Work item: Where the line containing "des Dermatology Life" appears, end the copy there, keeping that line; start from the first line of the entries, copy exactly, and omit pictures.

Transcribed page contents
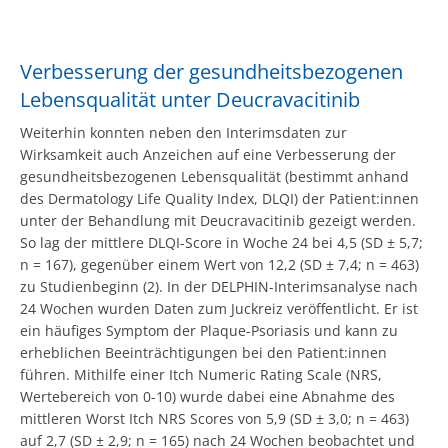
Verbesserung der gesundheitsbezogenen
Lebensqualität unter Deucravacitinib
Weiterhin konnten neben den Interimsdaten zur
Wirksamkeit auch Anzeichen auf eine Verbesserung der
gesundheitsbezogenen Lebensqualität (bestimmt anhand
des Dermatology Life Quality Index, DLQI) der Patient:innen
unter der Behandlung mit Deucravacitinib gezeigt werden.
So lag der mittlere DLQI-Score in Woche 24 bei 4,5 (SD ± 5,7;
n = 167), gegenüber einem Wert von 12,2 (SD ± 7,4; n = 463)
zu Studienbeginn (2). In der DELPHIN-Interimsanalyse nach
24 Wochen wurden Daten zum Juckreiz veröffentlicht. Er ist
ein häufiges Symptom der Plaque-Psoriasis und kann zu
erheblichen Beeinträchtigungen bei den Patient:innen
führen. Mithilfe einer Itch Numeric Rating Scale (NRS,
Wertebereich von 0-10) wurde dabei eine Abnahme des
mittleren Worst Itch NRS Scores von 5,9 (SD ± 3,0; n = 463)
auf 2,7 (SD ± 2,9; n = 165) nach 24 Wochen beobachtet und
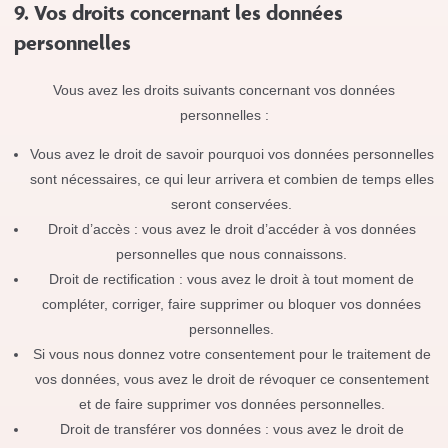
9. Vos droits concernant les données
personnelles
Vous avez les droits suivants concernant vos données
personnelles :
Vous avez le droit de savoir pourquoi vos données personnelles
sont nécessaires, ce qui leur arrivera et combien de temps elles
seront conservées.
Droit d’accès : vous avez le droit d’accéder à vos données
personnelles que nous connaissons.
Droit de rectification : vous avez le droit à tout moment de
compléter, corriger, faire supprimer ou bloquer vos données
personnelles.
Si vous nous donnez votre consentement pour le traitement de
vos données, vous avez le droit de révoquer ce consentement
et de faire supprimer vos données personnelles.
Droit de transférer vos données : vous avez le droit de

Answer to the exercise:
Verbesserung der gesundheitsbezogenen
Lebensqualität unter Deucravacitinib
Weiterhin konnten neben den Interimsdaten zur
Wirksamkeit auch Anzeichen auf eine Verbesserung der
gesundheitsbezogenen Lebensqualität (bestimmt anhand
des Dermatology Life Quality Index, DLQI) der Patient:innen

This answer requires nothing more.